**PROBLEM TO SOLVE:** In the material below, count the lines with the word "concrete" and state that number only.

**RECORDS PROVIDED:**
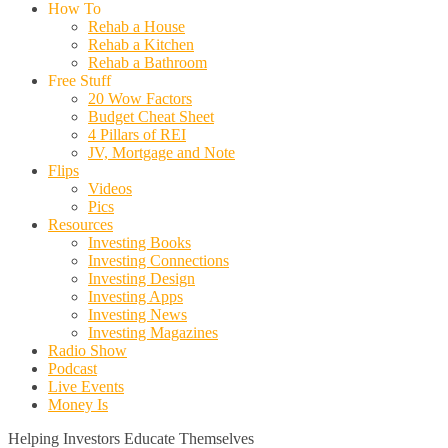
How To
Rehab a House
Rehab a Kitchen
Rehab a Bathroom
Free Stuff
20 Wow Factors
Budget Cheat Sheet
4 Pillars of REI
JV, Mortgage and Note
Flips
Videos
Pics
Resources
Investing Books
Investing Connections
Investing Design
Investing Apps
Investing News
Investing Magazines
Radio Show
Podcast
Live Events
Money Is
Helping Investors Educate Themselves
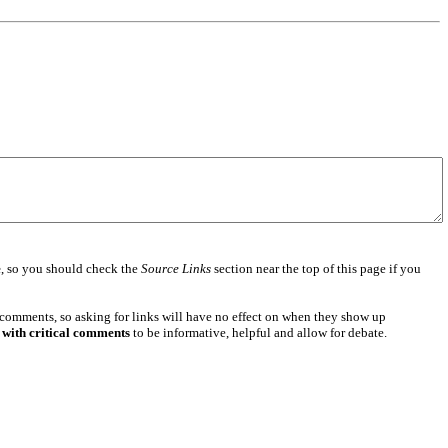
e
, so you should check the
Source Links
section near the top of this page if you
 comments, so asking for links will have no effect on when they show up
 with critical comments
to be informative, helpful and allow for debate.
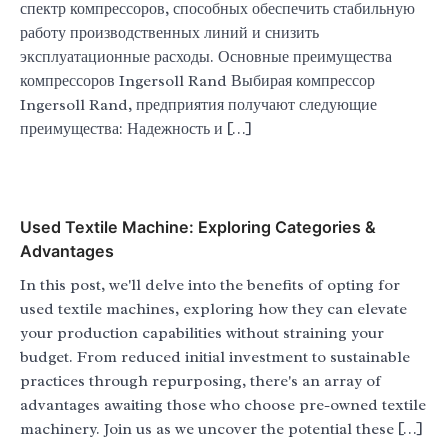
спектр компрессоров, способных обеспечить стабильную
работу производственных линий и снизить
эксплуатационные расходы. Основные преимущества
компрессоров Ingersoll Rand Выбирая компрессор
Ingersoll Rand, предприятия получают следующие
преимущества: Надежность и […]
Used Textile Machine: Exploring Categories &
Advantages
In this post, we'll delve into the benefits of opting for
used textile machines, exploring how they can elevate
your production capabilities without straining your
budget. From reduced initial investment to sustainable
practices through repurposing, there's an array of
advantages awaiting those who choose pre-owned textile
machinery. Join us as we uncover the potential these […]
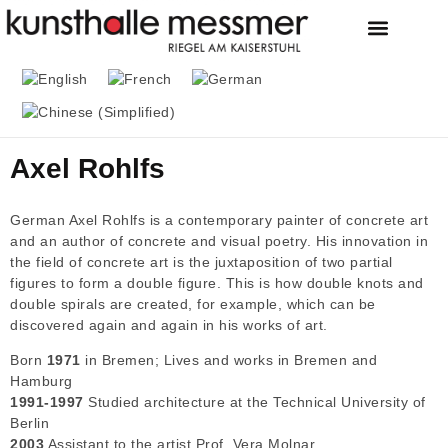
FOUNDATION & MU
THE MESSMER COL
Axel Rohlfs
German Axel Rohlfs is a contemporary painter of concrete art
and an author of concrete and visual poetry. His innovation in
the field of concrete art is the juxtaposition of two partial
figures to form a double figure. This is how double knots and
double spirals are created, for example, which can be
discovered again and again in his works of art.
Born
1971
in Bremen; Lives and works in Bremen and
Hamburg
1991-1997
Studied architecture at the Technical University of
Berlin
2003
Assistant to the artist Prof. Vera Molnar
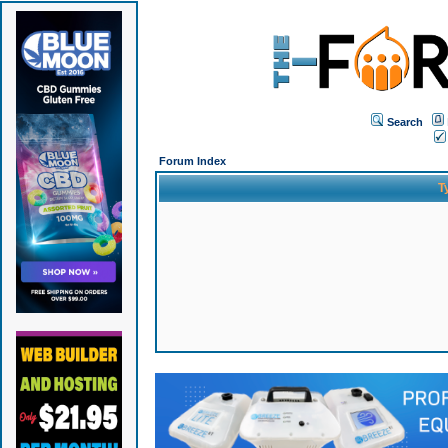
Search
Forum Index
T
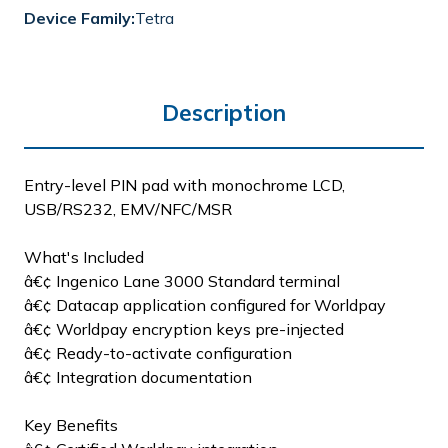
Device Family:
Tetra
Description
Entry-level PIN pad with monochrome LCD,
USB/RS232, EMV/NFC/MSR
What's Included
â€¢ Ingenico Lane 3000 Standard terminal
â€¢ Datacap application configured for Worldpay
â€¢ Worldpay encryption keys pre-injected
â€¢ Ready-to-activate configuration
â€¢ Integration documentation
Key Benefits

**EXPECTED ANSWER:** 3